Machina is the project of ex-Future Leaders of the World vocalist Phil Taylor and two former members of Evanescence in guitarist John LeCompt and drummer Rocky Gray. Bassist Thad Ables also punches the clock.
The band, which is apparently filming a television series called The Making of Rockstars, is hard to take seriously. They may be sincere, but their approach isn’t the least bit inventive and their songs are as undeveloped and monotonous as possible. Their lyrical content makes Justin Bieber seem like Bob Dylan.
To Live and Die in the Garden of Eden opens with “Crown,” a dreadfully chugging locomotive that finds Taylor half-shouting his vocals. He actually settles in decently to the frontman position for the first verse and even the chorus, but the whimper starts to seep in as the song progresses and things change for the god-awful in a hurry.
When “For Fame” slides into the station, Machina has gone from being a basic but energetic bar band into a disastrous musical project that deserves pity more than record sales and reality TV shows. The whining tone makes the lyrics almost unintelligible and the derivative tune flaps around lazily until it runs out of air.

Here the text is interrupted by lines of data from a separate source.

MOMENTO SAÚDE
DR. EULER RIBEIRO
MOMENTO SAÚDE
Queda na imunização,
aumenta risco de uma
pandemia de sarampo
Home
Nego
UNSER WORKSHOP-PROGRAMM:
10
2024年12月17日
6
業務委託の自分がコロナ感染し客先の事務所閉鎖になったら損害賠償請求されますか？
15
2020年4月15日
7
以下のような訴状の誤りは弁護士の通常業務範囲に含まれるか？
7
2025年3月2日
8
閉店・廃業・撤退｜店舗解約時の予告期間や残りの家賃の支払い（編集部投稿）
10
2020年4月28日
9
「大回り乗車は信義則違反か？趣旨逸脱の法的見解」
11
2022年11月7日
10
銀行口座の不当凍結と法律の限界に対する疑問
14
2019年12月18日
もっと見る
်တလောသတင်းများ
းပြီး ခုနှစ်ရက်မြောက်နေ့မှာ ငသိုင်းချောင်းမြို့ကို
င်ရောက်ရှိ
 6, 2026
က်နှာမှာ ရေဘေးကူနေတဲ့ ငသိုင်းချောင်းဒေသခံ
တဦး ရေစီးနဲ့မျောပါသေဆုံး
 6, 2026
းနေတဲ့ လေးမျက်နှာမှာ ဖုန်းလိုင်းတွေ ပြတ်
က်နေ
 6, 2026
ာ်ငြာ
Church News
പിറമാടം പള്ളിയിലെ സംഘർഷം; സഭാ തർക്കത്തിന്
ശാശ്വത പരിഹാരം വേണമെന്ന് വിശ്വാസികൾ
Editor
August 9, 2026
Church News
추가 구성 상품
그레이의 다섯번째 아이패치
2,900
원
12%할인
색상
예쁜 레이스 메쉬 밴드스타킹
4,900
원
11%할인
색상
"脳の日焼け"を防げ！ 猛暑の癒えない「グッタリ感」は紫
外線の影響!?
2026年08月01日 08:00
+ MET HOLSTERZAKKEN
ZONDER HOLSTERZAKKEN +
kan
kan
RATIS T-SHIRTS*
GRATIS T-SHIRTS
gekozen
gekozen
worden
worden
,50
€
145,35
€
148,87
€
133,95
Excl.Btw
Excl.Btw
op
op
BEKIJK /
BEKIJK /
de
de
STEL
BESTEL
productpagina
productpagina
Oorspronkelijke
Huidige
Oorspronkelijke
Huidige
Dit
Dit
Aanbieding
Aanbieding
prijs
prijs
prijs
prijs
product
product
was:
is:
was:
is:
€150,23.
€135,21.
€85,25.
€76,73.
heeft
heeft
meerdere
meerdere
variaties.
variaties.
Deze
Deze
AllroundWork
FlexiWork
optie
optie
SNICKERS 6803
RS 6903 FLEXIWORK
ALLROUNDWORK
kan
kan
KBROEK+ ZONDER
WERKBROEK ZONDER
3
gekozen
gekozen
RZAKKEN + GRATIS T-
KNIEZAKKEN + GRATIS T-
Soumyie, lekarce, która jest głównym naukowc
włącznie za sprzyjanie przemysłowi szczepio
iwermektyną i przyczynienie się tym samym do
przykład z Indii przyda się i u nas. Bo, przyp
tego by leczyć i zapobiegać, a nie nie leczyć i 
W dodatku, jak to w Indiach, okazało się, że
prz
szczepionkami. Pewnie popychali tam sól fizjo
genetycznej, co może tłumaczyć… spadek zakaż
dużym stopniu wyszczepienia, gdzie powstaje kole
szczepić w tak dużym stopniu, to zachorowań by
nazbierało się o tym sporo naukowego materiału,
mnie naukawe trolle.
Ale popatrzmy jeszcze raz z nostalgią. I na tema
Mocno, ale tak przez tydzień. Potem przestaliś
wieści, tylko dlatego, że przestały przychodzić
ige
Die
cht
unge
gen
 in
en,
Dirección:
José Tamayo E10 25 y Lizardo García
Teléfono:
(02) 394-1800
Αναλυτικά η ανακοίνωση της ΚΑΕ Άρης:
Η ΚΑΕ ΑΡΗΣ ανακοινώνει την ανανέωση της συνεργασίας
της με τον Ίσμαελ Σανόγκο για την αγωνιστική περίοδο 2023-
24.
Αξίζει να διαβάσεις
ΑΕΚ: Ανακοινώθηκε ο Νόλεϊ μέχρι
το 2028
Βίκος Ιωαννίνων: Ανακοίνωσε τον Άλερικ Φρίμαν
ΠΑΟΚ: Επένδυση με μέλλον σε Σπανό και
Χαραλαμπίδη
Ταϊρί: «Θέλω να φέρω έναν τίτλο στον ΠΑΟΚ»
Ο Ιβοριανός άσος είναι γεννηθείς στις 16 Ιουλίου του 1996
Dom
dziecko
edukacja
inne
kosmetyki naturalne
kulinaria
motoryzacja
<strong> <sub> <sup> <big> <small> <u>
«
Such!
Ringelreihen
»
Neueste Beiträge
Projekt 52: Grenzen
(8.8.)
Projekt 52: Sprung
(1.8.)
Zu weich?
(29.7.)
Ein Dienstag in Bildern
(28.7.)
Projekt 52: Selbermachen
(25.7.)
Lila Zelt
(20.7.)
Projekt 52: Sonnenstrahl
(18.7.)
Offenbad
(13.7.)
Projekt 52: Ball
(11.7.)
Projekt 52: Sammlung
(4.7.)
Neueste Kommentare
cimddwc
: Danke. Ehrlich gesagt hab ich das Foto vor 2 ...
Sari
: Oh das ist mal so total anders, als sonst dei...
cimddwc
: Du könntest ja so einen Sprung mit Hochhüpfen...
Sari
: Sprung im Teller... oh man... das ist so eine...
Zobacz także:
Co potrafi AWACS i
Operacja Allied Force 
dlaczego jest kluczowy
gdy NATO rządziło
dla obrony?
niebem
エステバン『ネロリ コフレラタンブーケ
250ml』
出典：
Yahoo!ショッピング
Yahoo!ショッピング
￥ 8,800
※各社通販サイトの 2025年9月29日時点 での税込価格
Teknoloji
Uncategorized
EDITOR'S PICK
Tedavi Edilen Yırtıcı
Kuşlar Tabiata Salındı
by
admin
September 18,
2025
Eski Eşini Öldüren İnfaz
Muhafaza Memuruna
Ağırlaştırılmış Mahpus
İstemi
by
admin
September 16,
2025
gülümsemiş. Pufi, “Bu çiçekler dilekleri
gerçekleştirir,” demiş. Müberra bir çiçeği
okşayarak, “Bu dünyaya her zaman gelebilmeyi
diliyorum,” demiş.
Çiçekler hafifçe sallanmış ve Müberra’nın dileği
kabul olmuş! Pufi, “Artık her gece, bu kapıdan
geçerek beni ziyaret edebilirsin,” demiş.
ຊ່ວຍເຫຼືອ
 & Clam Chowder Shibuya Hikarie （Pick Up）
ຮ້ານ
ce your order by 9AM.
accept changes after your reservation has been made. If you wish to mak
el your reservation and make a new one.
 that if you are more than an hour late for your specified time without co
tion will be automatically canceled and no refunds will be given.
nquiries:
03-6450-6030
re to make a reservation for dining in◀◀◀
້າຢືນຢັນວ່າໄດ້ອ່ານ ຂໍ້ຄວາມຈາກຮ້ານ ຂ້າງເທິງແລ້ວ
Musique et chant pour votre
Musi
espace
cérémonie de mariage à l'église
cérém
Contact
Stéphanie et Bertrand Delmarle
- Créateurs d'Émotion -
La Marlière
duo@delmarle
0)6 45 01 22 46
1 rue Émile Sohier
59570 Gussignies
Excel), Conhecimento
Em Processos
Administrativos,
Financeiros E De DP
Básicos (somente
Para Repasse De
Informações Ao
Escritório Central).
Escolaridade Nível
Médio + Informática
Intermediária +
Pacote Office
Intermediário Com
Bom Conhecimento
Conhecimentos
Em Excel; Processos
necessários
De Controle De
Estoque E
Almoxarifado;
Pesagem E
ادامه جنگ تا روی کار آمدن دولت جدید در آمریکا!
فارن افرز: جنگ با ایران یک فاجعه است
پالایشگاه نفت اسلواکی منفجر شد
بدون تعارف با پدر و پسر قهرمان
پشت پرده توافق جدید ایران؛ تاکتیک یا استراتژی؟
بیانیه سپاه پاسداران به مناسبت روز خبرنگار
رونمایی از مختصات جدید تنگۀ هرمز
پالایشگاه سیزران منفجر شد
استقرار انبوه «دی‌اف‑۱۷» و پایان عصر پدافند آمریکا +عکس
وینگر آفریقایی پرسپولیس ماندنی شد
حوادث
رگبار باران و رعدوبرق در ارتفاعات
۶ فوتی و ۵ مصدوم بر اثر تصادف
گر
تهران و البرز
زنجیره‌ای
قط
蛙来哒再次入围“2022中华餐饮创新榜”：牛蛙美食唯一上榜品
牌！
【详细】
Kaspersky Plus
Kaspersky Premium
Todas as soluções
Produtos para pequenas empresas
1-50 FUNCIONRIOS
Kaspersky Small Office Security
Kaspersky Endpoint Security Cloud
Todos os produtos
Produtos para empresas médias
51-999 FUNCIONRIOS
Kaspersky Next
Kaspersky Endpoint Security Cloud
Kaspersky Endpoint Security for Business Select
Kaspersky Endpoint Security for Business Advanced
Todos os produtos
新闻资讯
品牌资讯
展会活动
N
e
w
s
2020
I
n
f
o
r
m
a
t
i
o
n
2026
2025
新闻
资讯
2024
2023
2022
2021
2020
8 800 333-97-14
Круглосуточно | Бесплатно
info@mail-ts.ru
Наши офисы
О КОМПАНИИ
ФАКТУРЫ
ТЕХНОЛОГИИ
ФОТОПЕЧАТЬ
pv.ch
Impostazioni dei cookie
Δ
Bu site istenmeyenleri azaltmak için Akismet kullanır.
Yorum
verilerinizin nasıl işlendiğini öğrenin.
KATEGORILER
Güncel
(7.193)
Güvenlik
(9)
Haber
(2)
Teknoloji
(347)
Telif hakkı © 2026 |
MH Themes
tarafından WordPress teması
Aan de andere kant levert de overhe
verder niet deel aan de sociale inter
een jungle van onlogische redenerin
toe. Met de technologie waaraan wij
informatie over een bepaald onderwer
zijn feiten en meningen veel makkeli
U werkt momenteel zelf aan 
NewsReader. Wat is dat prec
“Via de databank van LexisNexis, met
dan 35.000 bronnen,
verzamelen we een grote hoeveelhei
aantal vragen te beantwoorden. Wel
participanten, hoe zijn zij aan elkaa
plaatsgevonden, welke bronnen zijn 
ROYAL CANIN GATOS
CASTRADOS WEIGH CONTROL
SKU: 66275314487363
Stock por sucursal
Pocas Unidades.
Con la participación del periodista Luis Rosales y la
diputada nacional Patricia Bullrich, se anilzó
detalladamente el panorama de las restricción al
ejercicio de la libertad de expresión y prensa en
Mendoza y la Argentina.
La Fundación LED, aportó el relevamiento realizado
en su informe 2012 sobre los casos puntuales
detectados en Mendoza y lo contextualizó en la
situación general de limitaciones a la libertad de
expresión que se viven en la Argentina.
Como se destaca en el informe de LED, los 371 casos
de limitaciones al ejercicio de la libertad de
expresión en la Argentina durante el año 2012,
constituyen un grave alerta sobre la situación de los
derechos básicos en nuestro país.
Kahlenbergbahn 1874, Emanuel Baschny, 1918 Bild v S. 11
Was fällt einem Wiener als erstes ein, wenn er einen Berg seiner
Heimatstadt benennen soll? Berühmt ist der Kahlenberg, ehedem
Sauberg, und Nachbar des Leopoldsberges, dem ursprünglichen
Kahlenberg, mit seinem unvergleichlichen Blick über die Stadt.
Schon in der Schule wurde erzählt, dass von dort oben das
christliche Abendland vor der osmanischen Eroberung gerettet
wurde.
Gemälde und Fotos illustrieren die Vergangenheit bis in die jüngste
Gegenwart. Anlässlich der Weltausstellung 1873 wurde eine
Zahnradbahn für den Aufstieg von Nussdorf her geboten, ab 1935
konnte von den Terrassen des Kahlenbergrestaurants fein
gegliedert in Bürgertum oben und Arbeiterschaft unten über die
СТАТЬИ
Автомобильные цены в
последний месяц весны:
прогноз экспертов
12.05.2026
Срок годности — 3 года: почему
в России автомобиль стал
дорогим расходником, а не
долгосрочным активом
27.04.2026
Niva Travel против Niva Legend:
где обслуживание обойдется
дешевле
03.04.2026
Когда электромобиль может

“This Goodbye,” the third song, cements To Live and Die in the Garden of Eden in pathetic territory. From the uncomfortably unnatural word placement to Taylor’s miserable pup rendering of the woe-is-me lyrics, it’s enough to turn even the most tolerant listener into a puddle of unresponsive gloop. Listen to how he spaces out “I am sorry to say this goodbye to you.” Oh dear.
From the whiny “Trust” to the dreadfully corny “Precious,” To Live and Die in the Garden of Eden just doesn’t get any better and Machina actually seems to get worse. And by the time the silly and disgraceful “Belladonna” rolls around, all hope is lost.